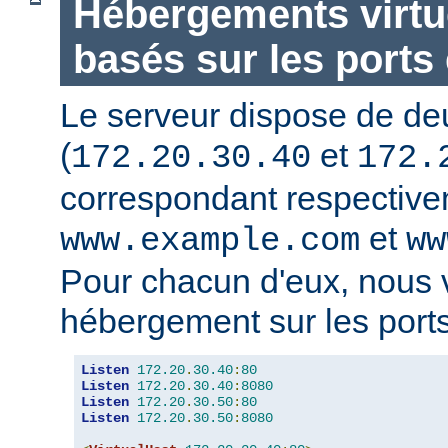
Hébergements virtu
basés sur les ports 
Le serveur dispose de de
(
et
172.20.30.40
172.
correspondant respectiv
et
www.example.com
ww
Pour chacun d'eux, nous 
hébergement sur les ports
Listen
172.20
.
30.40
:
80
Listen
172.20
.
30.40
:
8080
Listen
172.20
.
30.50
:
80
Listen
172.20
.
30.50
:
8080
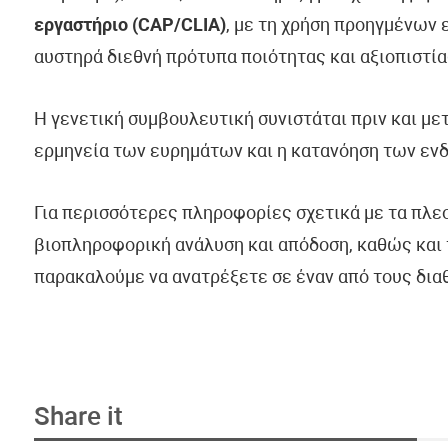
εργαστήριο (CAP/CLIA)
, με τη χρήση προηγμένων
αυστηρά διεθνή πρότυπα ποιότητας και αξιοπιστία
Η γενετική συμβουλευτική συνιστάται πριν και με
ερμηνεία των ευρημάτων και η κατανόηση των εν
Για περισσότερες πληροφορίες σχετικά με τα πλε
βιοπληροφορική ανάλυση και απόδοση, καθώς και 
παρακαλούμε να ανατρέξετε σε έναν από τους δια
Share it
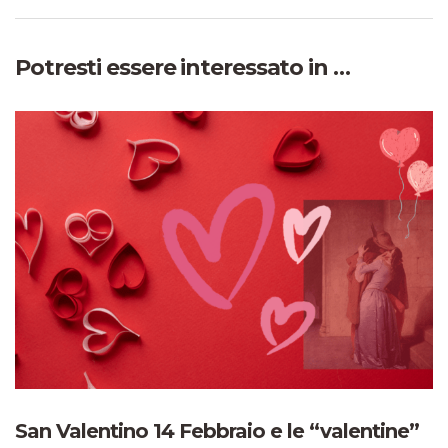
Potresti essere interessato in …
San Valentino 14 Febbraio e le “valentine”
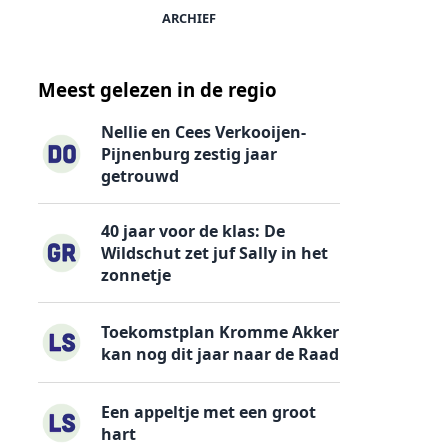
ARCHIEF
Meest gelezen in de regio
Nellie en Cees Verkooijen-
Pijnenburg zestig jaar
getrouwd
40 jaar voor de klas: De
Wildschut zet juf Sally in het
zonnetje
Toekomstplan Kromme Akker
kan nog dit jaar naar de Raad
Een appeltje met een groot
hart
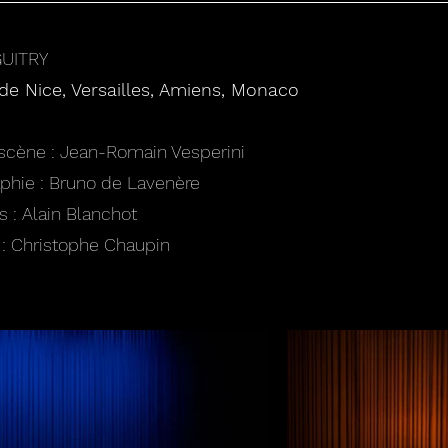
UITRY
de Nice, Versailles, Amiens, Monaco
scène : Jean-Romain Vesperini
phie : Bruno de Lavenère
 : Alain Blanchot
 : Christophe Chaupin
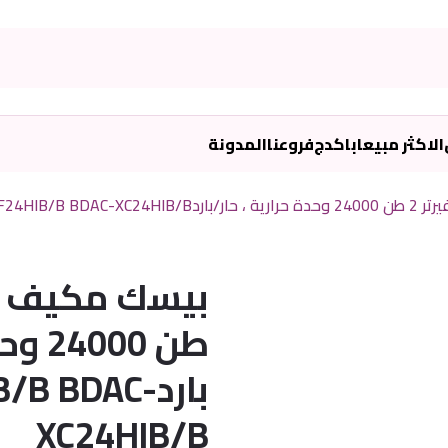
الاكثر مبيعا
باكدج
فروعنا
المدونة
BDAC-XF24HIB
طن 00
باردB BDAC
XC24HIB/B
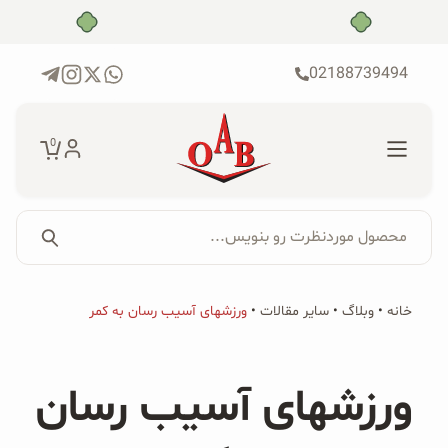
رش
بدون ضامن، بدون سود
ه
حتوا
02188739494
0
محصول موردنظرت رو بنویس...
جستجو...
جستجو
پکیج‌ها
خانه
•
وبلاگ
•
سایر مقالات
•
ورزشهای آسیب رسان به کمر
برای:
فروشگاه
ورزشهای آسیب رسان
محصولات ارگانیک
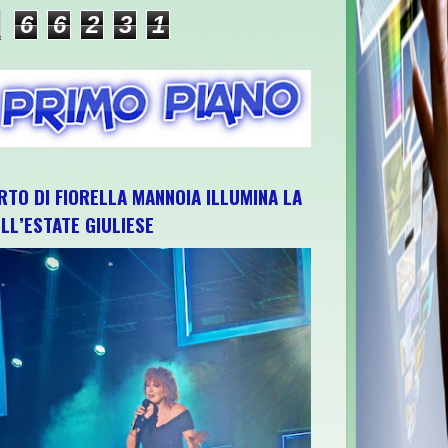
6
6
2
3
1
RTO DI FIORELLA MANNOIA ILLUMINA LA
LL’ESTATE GIULIESE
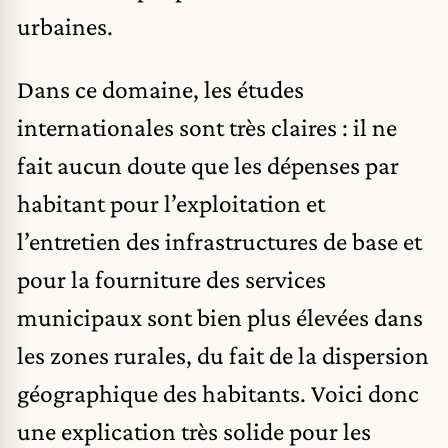
urbaines.
Dans ce domaine, les études
internationales sont très claires : il ne
fait aucun doute que les dépenses par
habitant pour l’exploitation et
l’entretien des infrastructures de base et
pour la fourniture des services
municipaux sont bien plus élevées dans
les zones rurales, du fait de la dispersion
géographique des habitants. Voici donc
une explication très solide pour les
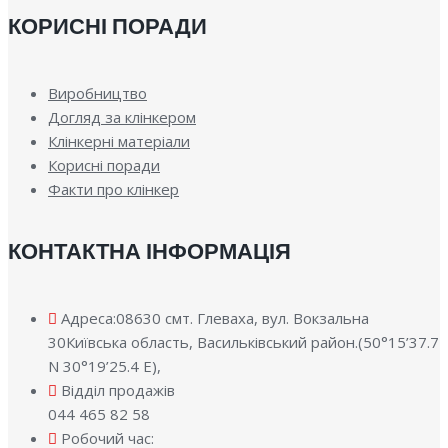
КОРИСНІ ПОРАДИ
Виробництво
Догляд за клінкером
Клінкерні матеріали
Корисні поради
Факти про клінкер
КОНТАКТНА ІНФОРМАЦІЯ
Адреса:08630 смт. Глеваха, вул. Вокзальна
30Київська область, Васильківський район.(50°15’37.7
N 30°19’25.4 E),
Відділ продажів
044 465 82 58
Робочий час:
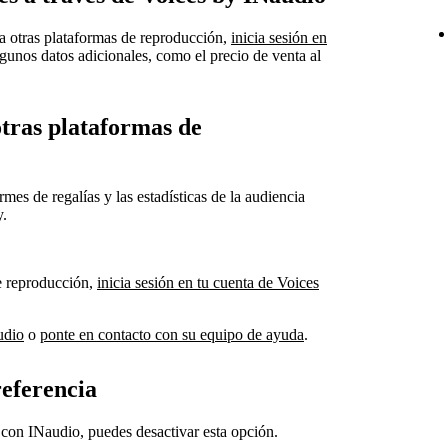
s a otras plataformas de reproducción,
inicia sesión en
gunos datos adicionales, como el precio de venta al
 otras plataformas de
mes de regalías y las estadísticas de la audiencia
y.
de reproducción,
inicia sesión en tu cuenta de Voices
udio
o
ponte en contacto con su equipo de ayuda
.
referencia
 con INaudio, puedes desactivar esta opción.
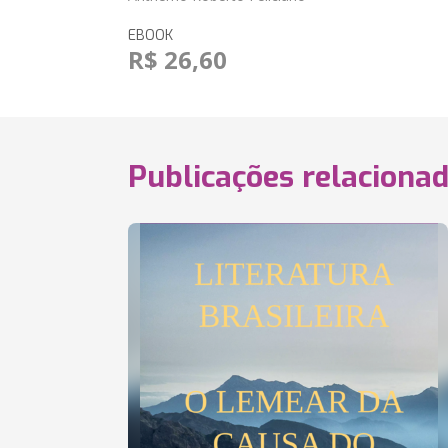
EBOOK
R$ 26,60
Publicações relaciona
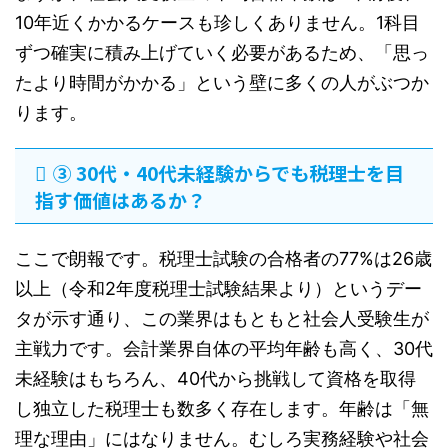
10年近くかかるケースも珍しくありません。1科目
ずつ確実に積み上げていく必要があるため、「思っ
たより時間がかかる」という壁に多くの人がぶつか
ります。
③ 30代・40代未経験からでも税理士を目
指す価値はあるか？
ここで朗報です。税理士試験の合格者の77%は26歳
以上（令和2年度税理士試験結果より）というデー
タが示す通り、この業界はもともと社会人受験生が
主戦力です。会計業界自体の平均年齢も高く、30代
未経験はもちろん、40代から挑戦して資格を取得
し独立した税理士も数多く存在します。年齢は「無
理な理由」にはなりません。むしろ実務経験や社会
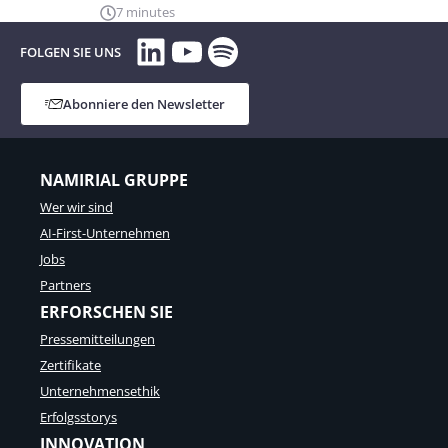
7 minutes
LinkedIn
YouTube
Spotify
FOLGEN SIE UNS
Abonniere den Newsletter
NAMIRIAL GRUPPE
Wer wir sind
AI-First-Unternehmen
Jobs
Partners
ERFORSCHEN SIE
Pressemitteilungen
Zertifikate
Unternehmensethik
Erfolgsstorys
INNOVATION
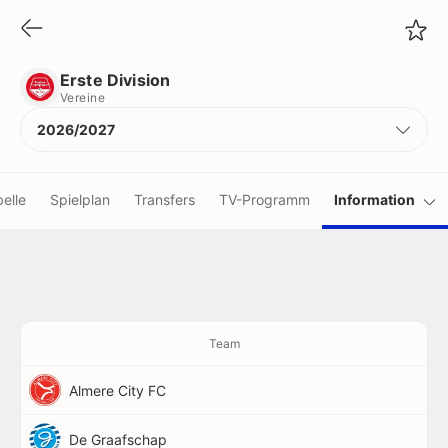
Erste Division
Vereine
Erste Division
Vereine
2026/2027
elle
Spielplan
Transfers
TV-Programm
Information
Team
Almere City FC
De Graafschap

EXERCISE PROMPT -> Excluding the images, return each record above precisely as written.

WRITTEN RESPONSE ->
Hébergements virtu
basés sur les ports 
Le serveur dispose de de
(
et
172.20.30.40
172.
correspondant respectiv
et
www.example.com
ww
Pour chacun d'eux, nous 
hébergement sur les ports
Listen
172.20
.
30.40
:
80
Listen
172.20
.
30.40
:
8080
Listen
172.20
.
30.50
:
80
Listen
172.20
.
30.50
:
8080
εργαστήριο (CAP/CLIA)
, με τη χρήση προηγμένων
αυστηρά διεθνή πρότυπα ποιότητας και αξιοπιστία
Η γενετική συμβουλευτική συνιστάται πριν και με
ερμηνεία των ευρημάτων και η κατανόηση των εν
Για περισσότερες πληροφορίες σχετικά με τα πλε
βιοπληροφορική ανάλυση και απόδοση, καθώς και 
παρακαλούμε να ανατρέξετε σε έναν από τους δια
Share it
Potresti essere interessato in …
San Valentino 14 Febbraio e le “valentine”
ARCHIEF
Meest gelezen in de regio
Nellie en Cees Verkooijen-
Pijnenburg zestig jaar
getrouwd
40 jaar voor de klas: De
Wildschut zet juf Sally in het
zonnetje
Toekomstplan Kromme Akker
kan nog dit jaar naar de Raad
Een appeltje met een groot
hart
UITRY
de Nice, Versailles, Amiens, Monaco
scène : Jean-Romain Vesperini
phie : Bruno de Lavenère
 : Alain Blanchot
 : Christophe Chaupin
الاكثر مبيعا
باكدج
فروعنا
المدونة
BDAC-XF24HIB
طن 00
باردB BDAC
XC24HIB/B
رش
بدون ضامن، بدون سود
ه
حتوا
02188739494
0
محصول موردنظرت رو بنویس...
جستجو...
جستجو
پکیج‌ها
خانه
•
وبلاگ
•
سایر مقالات
•
ورزشهای آسیب رسان به کمر
برای:
فروشگاه
ورزشهای آسیب رسان
محصولات ارگانیک
6
6
2
3
1
RTO DI FIORELLA MANNOIA ILLUMINA LA
LL’ESTATE GIULIESE
urbaines.
Dans ce domaine, les études
internationales sont très claires : il ne
fait aucun doute que les dépenses par
habitant pour l’exploitation et
l’entretien des infrastructures de base et
pour la fourniture des services
municipaux sont bien plus élevées dans
les zones rurales, du fait de la dispersion
géographique des habitants. Voici donc
une explication très solide pour les
КОРИСНІ ПОРАДИ
Виробництво
Догляд за клінкером
Клінкерні матеріали
Корисні поради
Факти про клінкер
КОНТАКТНА ІНФОРМАЦІЯ
Адреса:08630 смт. Глеваха, вул. Вокзальна
30Київська область, Васильківський район.(50°15’37.7
N 30°19’25.4 E),
Відділ продажів
044 465 82 58
Робочий час:
s a otras plataformas de reproducción,
inicia sesión en
gunos datos adicionales, como el precio de venta al
 otras plataformas de
mes de regalías y las estadísticas de la audiencia
y.
de reproducción,
inicia sesión en tu cuenta de Voices
udio
o
ponte en contacto con su equipo de ayuda
.
referencia
 con INaudio, puedes desactivar esta opción.
EBOOK
R$ 26,60
Publicações relaciona
10年近くかかるケースも珍しくありません。1科目
ずつ確実に積み上げていく必要があるため、「思っ
たより時間がかかる」という壁に多くの人がぶつか
ります。
③ 30代・40代未経験からでも税理士を目
指す価値はあるか？
ここで朗報です。税理士試験の合格者の77%は26歳
以上（令和2年度税理士試験結果より）というデー
タが示す通り、この業界はもともと社会人受験生が
主戦力です。会計業界自体の平均年齢も高く、30代
未経験はもちろん、40代から挑戦して資格を取得
し独立した税理士も数多く存在します。年齢は「無
理な理由」にはなりません。むしろ実務経験や社会
7 minutes
LinkedIn
YouTube
Spotify
FOLGEN SIE UNS
Abonniere den Newsletter
NAMIRIAL GRUPPE
Wer wir sind
AI-First-Unternehmen
Jobs
Partners
ERFORSCHEN SIE
Pressemitteilungen
Zertifikate
Unternehmensethik
Erfolgsstorys
INNOVATION
Erste Division
Vereine
Erste Division
Vereine
2026/2027
elle
Spielplan
Transfers
TV-Programm
Information
Team
Almere City FC
De Graafschap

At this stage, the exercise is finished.